Minority Leader Dennis F. Virtuoso, D-Niagara Falls, reserved special scorn for Office for the Aging Director Kenneth M. Genewick, who is also a Republican alderman in the City of Lockport.

Last year, Genewick cut back on senior citizen nutrition sites in Niagara Falls, especially in the inner-city district of Democratic Legislator Owen T. Steed.

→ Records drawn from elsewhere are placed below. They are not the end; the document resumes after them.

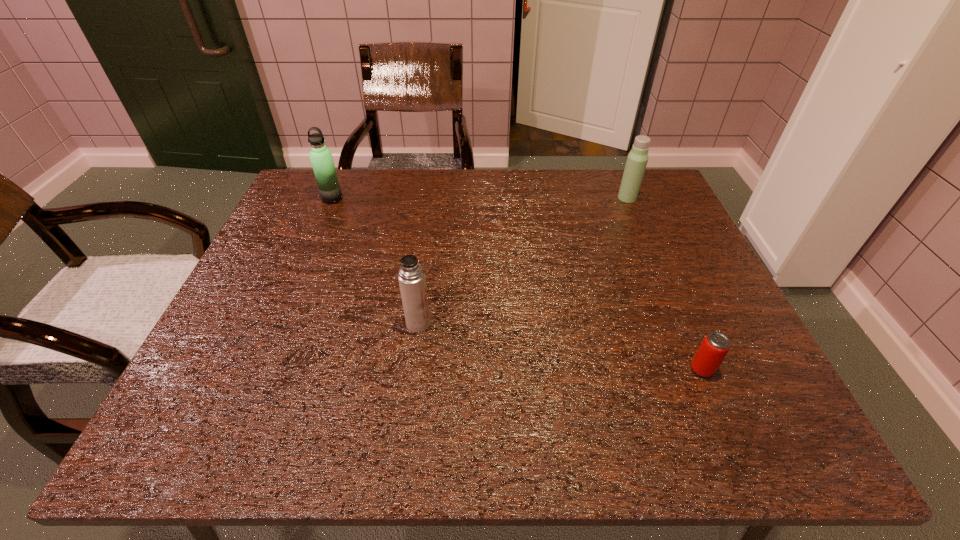 Identify the location of vacant region located 0.150m on the face of the duckling. (523, 210).

This screenshot has width=960, height=540. What are the coordinates of `vacant space located on the face of the duckling` in the screenshot? It's located at (509, 244).

Image resolution: width=960 pixels, height=540 pixels. In order to click on vacant region located 0.110m on the label of the tallest object in this screenshot , I will do `click(597, 226)`.

The width and height of the screenshot is (960, 540). I want to click on vacant space located 0.270m on the label of the tallest object, so click(x=556, y=252).

Where is `vacant region located 0.390m on the label of the tallest object`? The height and width of the screenshot is (540, 960). vacant region located 0.390m on the label of the tallest object is located at coordinates (522, 274).

What are the coordinates of `duckling that is positioned at the far edge` in the screenshot? It's located at (321, 158).

This screenshot has width=960, height=540. I want to click on alcohol that is at the far edge, so click(x=709, y=356).

The width and height of the screenshot is (960, 540). I want to click on bottle that is at the right edge, so click(x=411, y=276).

The image size is (960, 540). What are the coordinates of `alcohol located in the right edge section of the desktop` in the screenshot? It's located at (x=709, y=356).

Locate an element on the screen. The image size is (960, 540). object present at the far right corner is located at coordinates (709, 356). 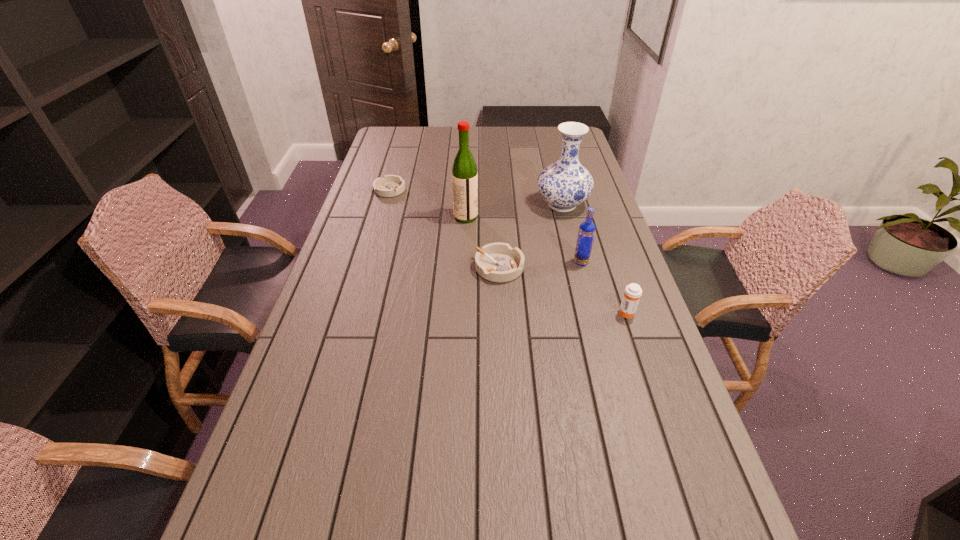 Find the location of a particular element. Image resolution: width=960 pixels, height=540 pixels. the farther ashtray is located at coordinates (390, 185).

Where is `the leftmost object`? The image size is (960, 540). the leftmost object is located at coordinates tap(390, 185).

Image resolution: width=960 pixels, height=540 pixels. I want to click on the right ashtray, so click(x=498, y=262).

Where is `the second shortest object`? Image resolution: width=960 pixels, height=540 pixels. the second shortest object is located at coordinates (498, 262).

Where is `the second tallest object`? Image resolution: width=960 pixels, height=540 pixels. the second tallest object is located at coordinates (566, 183).

Identify the location of vodka. The height and width of the screenshot is (540, 960). (586, 233).

Where is `liquor`? Image resolution: width=960 pixels, height=540 pixels. liquor is located at coordinates (464, 169).

I want to click on the third shortest object, so click(x=632, y=293).

Find the location of a particular element. Image resolution: width=960 pixels, height=540 pixels. medicine is located at coordinates (632, 293).

Locate an element on the screen. vacant area situated 0.260m on the front of the leftmost object is located at coordinates 375,240. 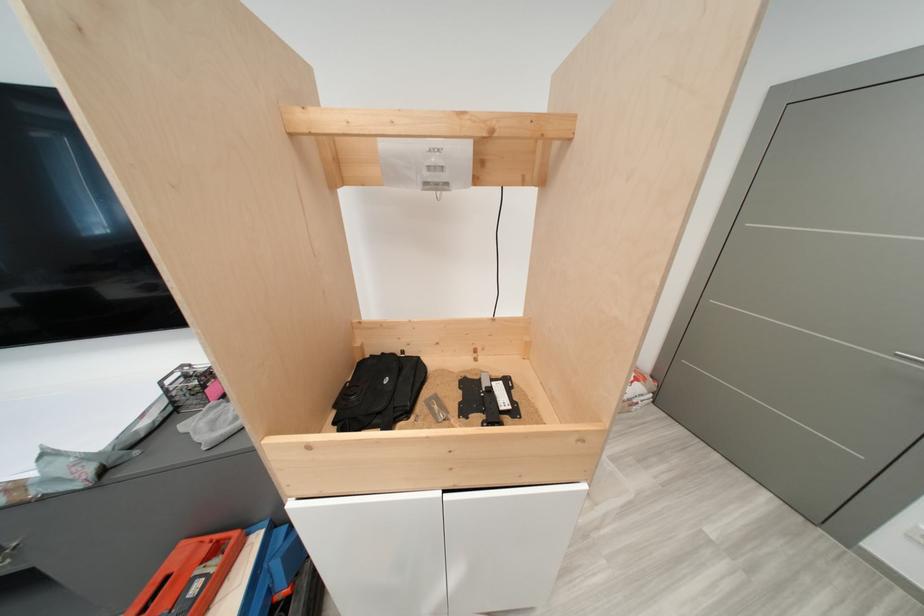 The image size is (924, 616). I want to click on white projector, so click(426, 163).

“He took the food out of the seniors’ mouths in Owen’s district and put the food in his own mouth with a 7 percent raise,” Virtuoso said.

“I’m not going to comment on that,” said Genewick, whose salary is to go up 7.47 percent to $57,679 a year.

Majority Leader Richard E. Updegrove, R-Lockport, did not return a call for comment.

Huntington said the entire pay scale in the District Attorney’s Office was adjusted upward because low starting salaries of about $42,000 a year have made recruiting difficult.

However, Glatz said prosecutors will begin paying 10 percent of their health insurance premiums as of Jan. 1, six months earlier than other non-union employees.

Some of the more prominent raise recipients include County Attorney Claude A. Joerg, a 10 percent raise to $104,100 a year; Legislature Clerk Mary Jo Tamburlin, a 9.69 percent raise to $60,770; Public Defender David J. Farrugia, up 9.28 percent to $44,492; and Public Information Officer Christian W. Peck, up 8.3 percent to $59,004.

Also, Assistant County Attorney R. Joseph Foltz, up 6.92 percent to $69,535; Assistant County Attorney R. Thomas Burgasser, up 6.89 percent to $69,818; Sewer District Director Anthony M. Hahn, up 7.12 percent to $69,810; Fire Coordinator Jonathan F. Schultz, up 4.43 percent to $67,622; and Human Resources Director Peter P. Lopes, up 2.95 percent to $78,717.